Through a lyrical combination of creative nonfiction and visual imagery, Where Honeybees Thrive tells the stories of the beekeepers, farmers, artists, entomologists, ecologists, and other advocates working to stem the damage and reverse course for this critical pollinator. Using her own quest for understanding as a starting point, Swan highlights the innovative projects and strategies these groups employ. Her mosaic approach to engaging with the environment not only reveals the incredibly complex political ecology in which bees live—which includes human and nonhuman actors alike—but also suggests ways of comprehending and tackling a host of other conflicts between postindustrial society and the natural world. Each chapter closes with an illustrative full-color gallery of bee-related artwork.

 

A luminous journey from the worlds of honey producers, urban farmers, and mead makers of the United States to those of beekeepers of Sichuan, China, and researchers in southern Africa, Where Honeybees Thrive traces the global web of efforts to secure a sustainable future for honeybees—and ourselves. 

 

Presented in partnership with the Wisconsin Science Festival.

Heather Swan

Heather Swan

Heather Swan is the author of the nonfiction book, Where Honeybees Thrive: Stories from the Field (Penn State Press), winner of the Sigurd F. Olson Nature Writing Award;  the chapbook of poems, The Edge of Damage (Parallel Press), winner of Wisconsin Fellowship of Poets Best Chapbook Award; and the forthcoming book of poems, A Kinship with Ash (Terrapin Books). Her nonfiction has appeared in such places as  Aeon, Belt Magazine, Catapult, Minding Nature, Basalt, ISLE, and Edge Effects.
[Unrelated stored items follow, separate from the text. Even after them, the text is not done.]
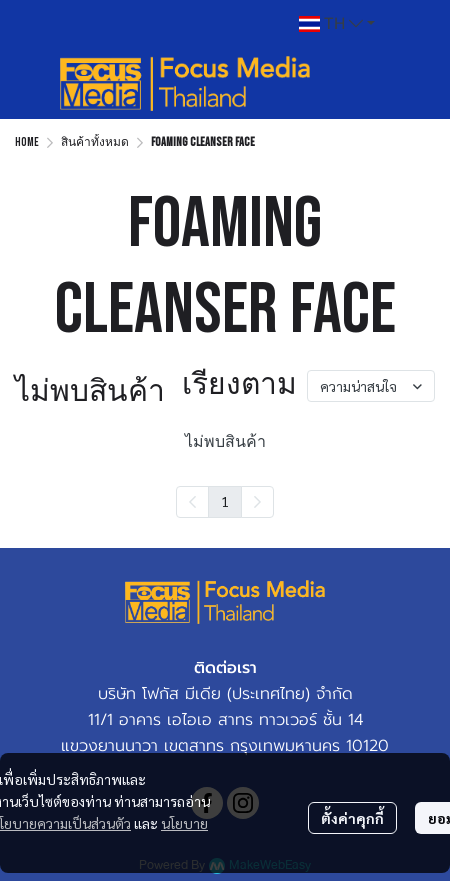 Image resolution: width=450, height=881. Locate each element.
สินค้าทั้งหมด (95, 142)
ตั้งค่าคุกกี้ (352, 818)
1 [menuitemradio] (225, 501)
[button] (337, 24)
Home (27, 142) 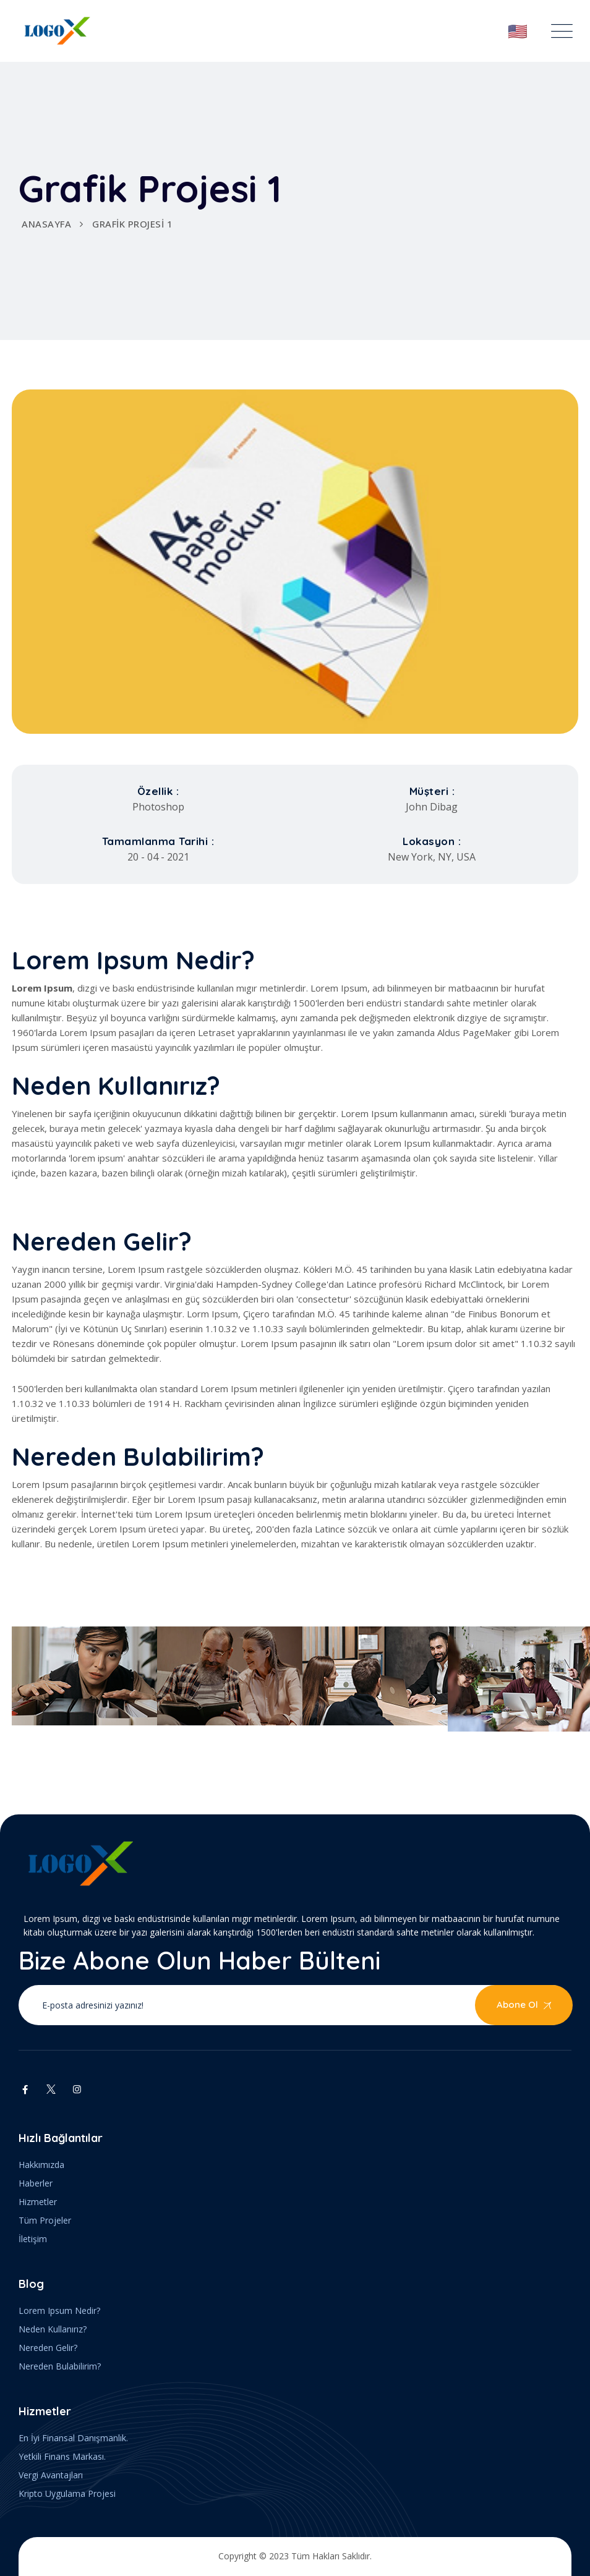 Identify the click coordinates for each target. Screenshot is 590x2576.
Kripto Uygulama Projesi (67, 2493)
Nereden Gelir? (48, 2347)
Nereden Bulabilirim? (60, 2366)
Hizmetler (38, 2202)
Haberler (36, 2183)
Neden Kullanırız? (53, 2329)
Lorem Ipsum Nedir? (59, 2310)
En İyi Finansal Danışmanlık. (73, 2438)
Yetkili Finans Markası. (62, 2456)
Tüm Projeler (45, 2220)
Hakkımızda (41, 2164)
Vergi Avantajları (51, 2475)
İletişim (33, 2239) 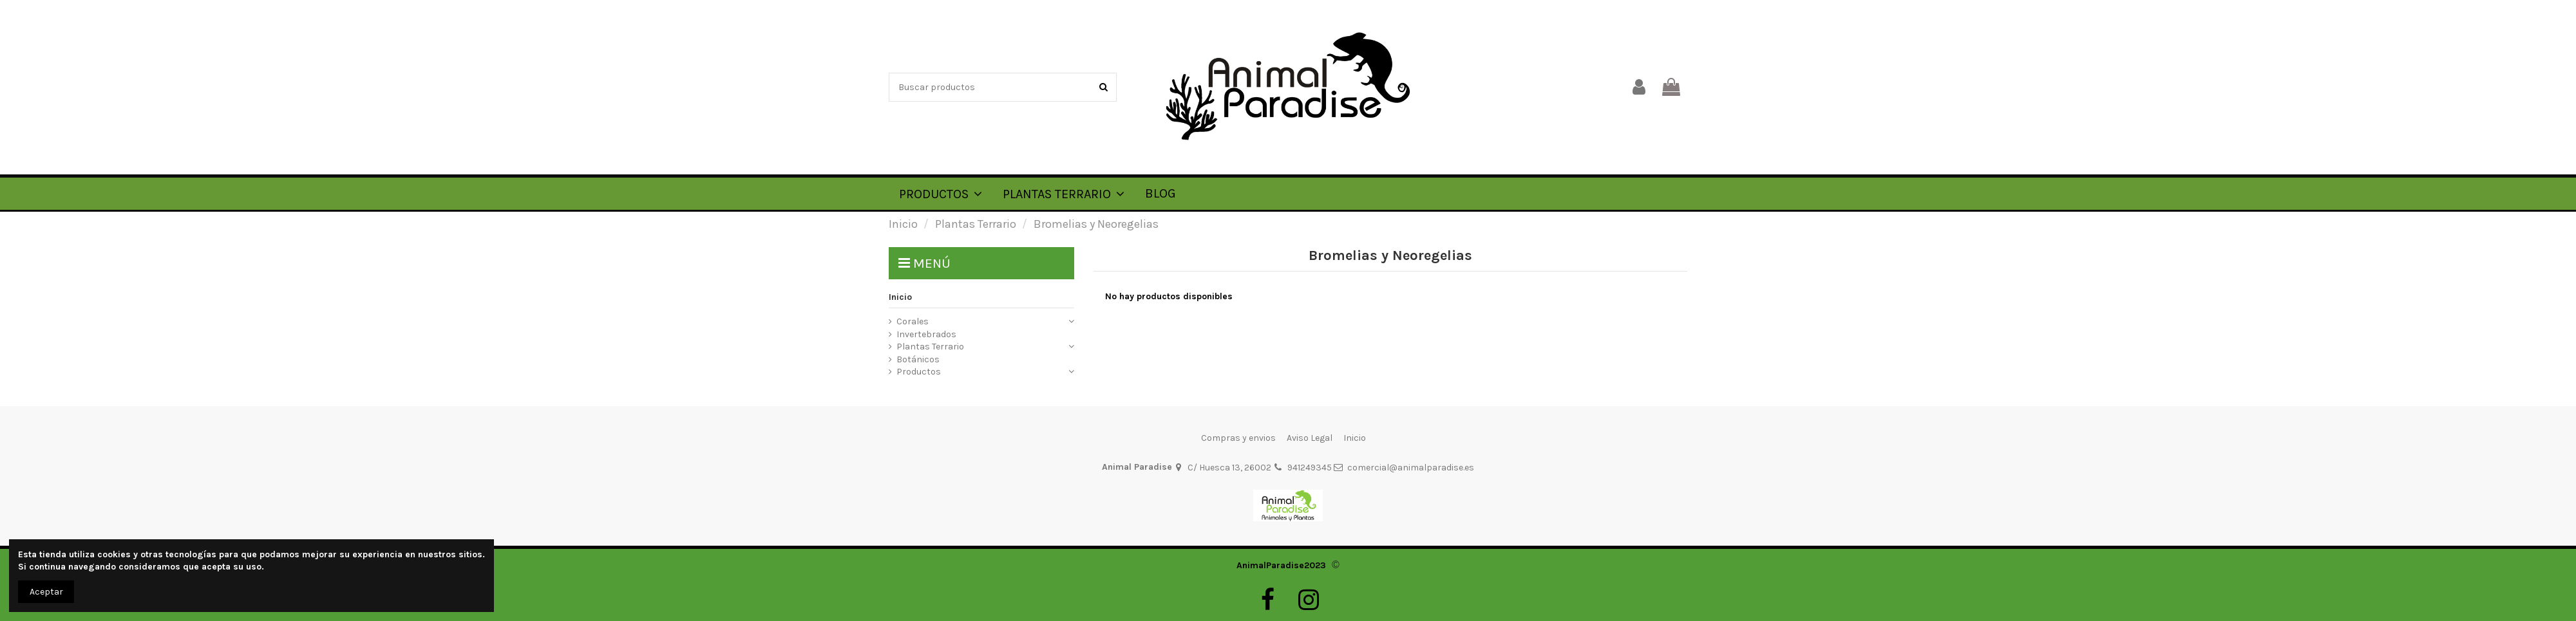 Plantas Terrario (930, 346)
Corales (912, 321)
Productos (918, 371)
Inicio (900, 297)
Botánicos (918, 359)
Her poetry has appeared in such journals as Poet Lore, The Hopper, Phoebe, Cold Mountain Review, Midwestern Gothic, The Raleigh Review and several anthologies. She has been the recipient of the Martha Meyer Renk Fellowship in Poetry, the August Derleth Prize, and an Illinois Arts Council Artist Grant.  She teaches writing and environmental literature at the University of Wisconsin-Madison.